Sotetsu (sago palm) are native to the Ryukyu Islands and southern Japan, and have significantly impacted life on Amami Oshima. It has been utilized as boundary markers as well as windbreak plants for crops on Amami throughout history. During times of famine, islanders prepared and ate the seeds and trunks of Sotetsu, despite their poisonous nature if not prepared correctly. Nowadays Sotetsu is still incorporated into Amami cuisine in dishes such as 'nari-miso,' a type of miso that uses bits of the Sotetsu seeds.
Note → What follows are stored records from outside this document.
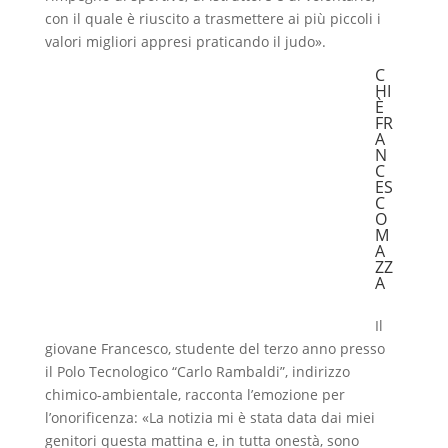
con il quale è riuscito a trasmettere ai più piccoli i
valori migliori appresi praticando il judo».
C
HI
È
FR
A
N
C
ES
C
O
M
A
ZZ
A
Il
giovane Francesco, studente del terzo anno presso
il Polo Tecnologico “Carlo Rambaldi”, indirizzo
chimico-ambientale, racconta l’emozione per
l’onorificenza: «La notizia mi è stata data dai miei
genitori questa mattina e, in tutta onestà, sono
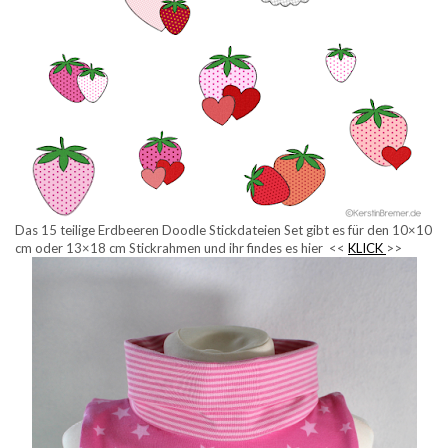
Das 15 teilige Erdbeeren Doodle Stickdateien Set gibt es für den 10×10
cm oder 13×18 cm Stickrahmen und ihr findes es hier <<
KLICK
>>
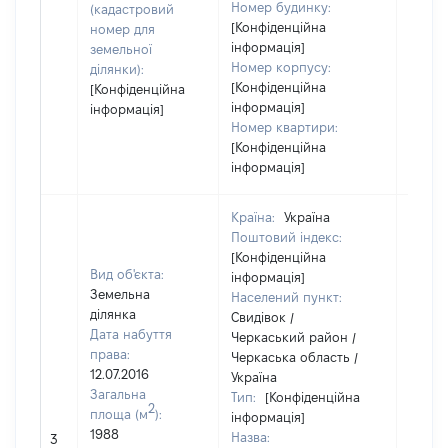
Номер будинку:
(кадастровий
[Конфіденційна
номер для
інформація]
земельної
Номер корпусу:
ділянки):
[Конфіденційна
[Конфіденційна
інформація]
інформація]
Номер квартири:
[Конфіденційна
інформація]
Країна:
Україна
Поштовий індекс:
[Конфіденційна
Вид об'єкта:
інформація]
Земельна
Населений пункт:
ділянка
Свидівок /
Дата набуття
Черкаський район /
права:
Черкаська область /
12.07.2016
Україна
Загальна
Тип:
[Конфіденційна
2
площа (м
):
інформація]
1988
Назва:
11300
3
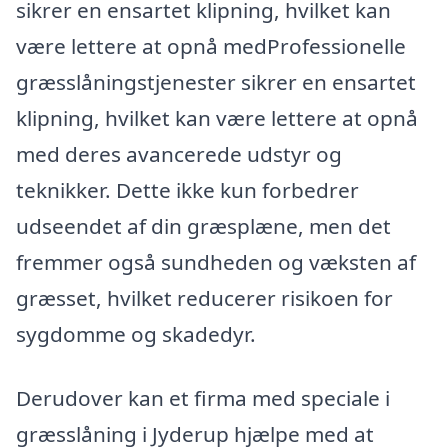
sikrer en ensartet klipning, hvilket kan
være lettere at opnå medProfessionelle
græsslåningstjenester sikrer en ensartet
klipning, hvilket kan være lettere at opnå
med deres avancerede udstyr og
teknikker. Dette ikke kun forbedrer
udseendet af din græsplæne, men det
fremmer også sundheden og væksten af
græsset, hvilket reducerer risikoen for
sygdomme og skadedyr.
Derudover kan et firma med speciale i
græsslåning i Jyderup hjælpe med at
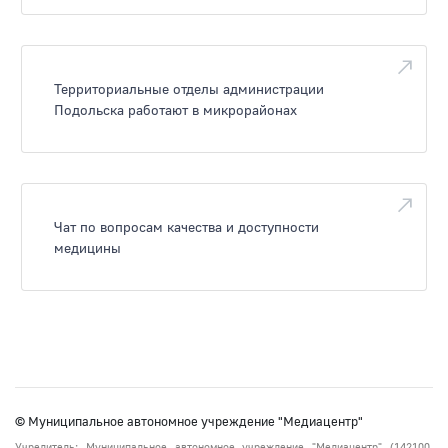
Территориальные отделы администрации
Подольска работают в микрорайонах
Чат по вопросам качества и доступности
медицины
© Муниципальное автономное учреждение "Медиацентр"
Учредитель: Муниципальное автономное учреждение "Медиацентр" (142100,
Sotetsu, the cycads that are found everywhere from sandy beaches to mountain slopes, are a symbol of Amami Oshima. Also known as Sago palms, these stout plants with woody trunks and a crown of large evergreen leaves are not actually palms at all, but gymnosperms, like conifers and gingko trees. They grow very slowly over hundreds of years, and were so abundant during the Jurassic period (201 to 145 million years ago) that botanists refer to the time as the “Age of Cycads.”
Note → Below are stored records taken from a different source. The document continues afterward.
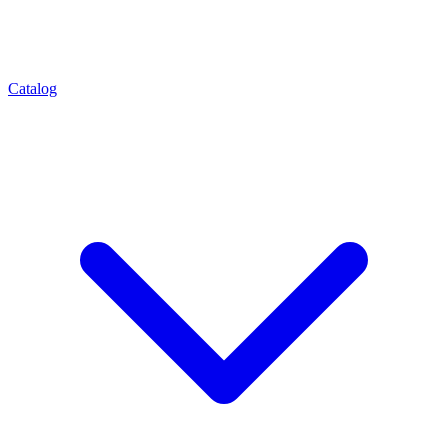
Catalog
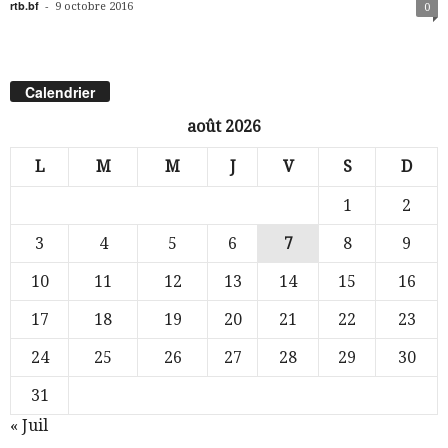
rtb.bf
-
9 octobre 2016
0
Calendrier
août 2026
L
M
M
J
V
S
D
1
2
3
4
5
6
7
8
9
10
11
12
13
14
15
16
17
18
19
20
21
22
23
24
25
26
27
28
29
30
31
« Juil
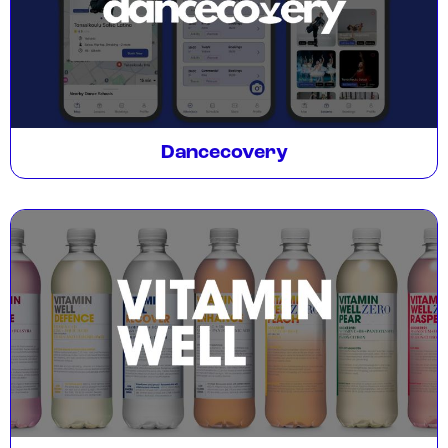
Dancecovery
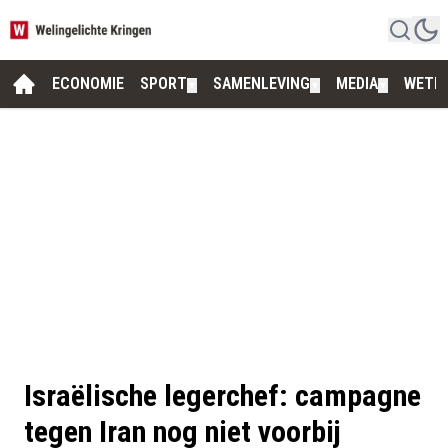
ECONOMIE
SPORT
SAMENLEVING
MEDIA
WETE
▼
▼
▼
Israëlische legerchef: campagne
tegen Iran nog niet voorbij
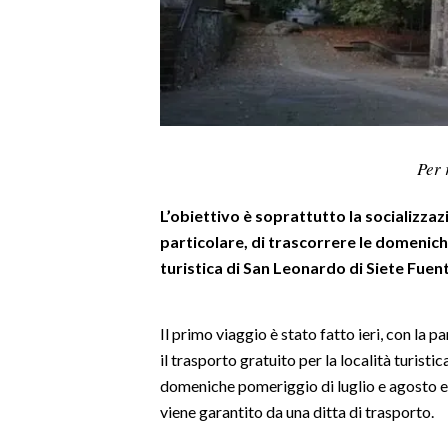
LAVORO
BANDI
SPORT IN SARDEGNA
SPORT
Per 
RISULTATI E CLASSIFICHE
L’obiettivo è soprattutto la socializzazi
CALCIO
particolare, di trascorrere le domeniche 
CALCIO REGIONALE
turistica di San Leonardo di Siete Fuen
BASKET
VOLLEY
Il primo viaggio è stato fatto ieri, con la p
MOTORI
il trasporto gratuito per la località turist
TENNIS
domeniche pomeriggio di luglio e agosto e n
ALTRI SPORT
viene garantito da una ditta di trasporto.
CULTURA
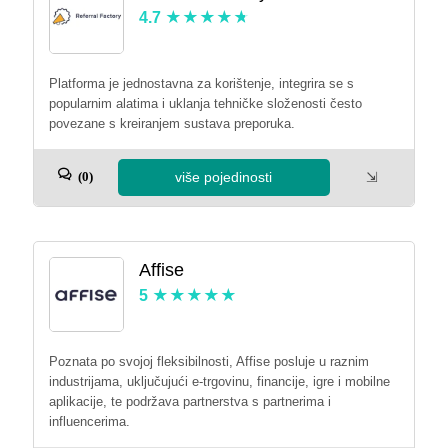
4.7
Platforma je jednostavna za korištenje, integrira se s
popularnim alatima i uklanja tehničke složenosti često
povezane s kreiranjem sustava preporuka.
više pojedinosti
⇲
(0)
Affise
5
Poznata po svojoj fleksibilnosti, Affise posluje u raznim
industrijama, uključujući e-trgovinu, financije, igre i mobilne
aplikacije, te podržava partnerstva s partnerima i
influencerima.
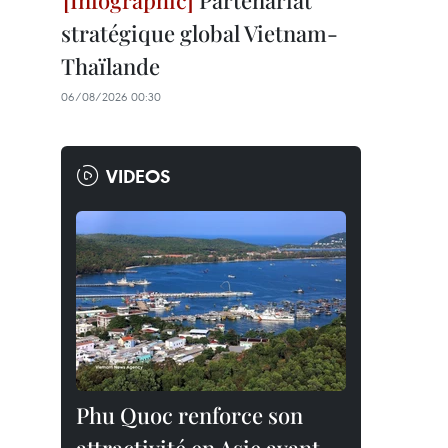
Partenariat
stratégique global Vietnam-
Thaïlande
06/08/2026 00:30
VIDEOS
Phu Quoc renforce son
Today, cycads are mostly used as windbreaks and as backdrops for tourist photos. At one time, however, they were the source of a food that helped many Amami Oshima islanders survive through some very hard years. When the island was under the control of the Satsuma domain during the Edo period (1603–1867), the local people were forced to give up rice production to grow sugarcane, which was traded for rice from Kyushu. A poor harvest meant no rice, so the islanders turned to a more accessible food source: they developed a method to process the cycads’ toxic fruit (nari) to make flour, which could be used to bulk up a small bowl of rice, or be mixed with miso.
That knowledge came in handy generations later, during the last years of World War II and the difficult days after the war. Once again, starvation threatened, and sotetsu again came to the rescue. Today, food is plentiful, and the labor-intensive process seems hardly worth the effort. But a few members of the slowly shrinking generation that relied on the plant for survival, along with young people interested in ancient island ways, continue to make nari flour as a way to keep traditions—and memories—alive.
Wisdom of the Elders
Nari flour’s healthy properties may have helped earlier generations not only to survive but also to thrive, as it is high in protein, iron, and vegetable fat, and low in sugar. It is thought to be beneficial for those suffering from high blood pressure and diabetes, and helpful for preventing allergies and cancer.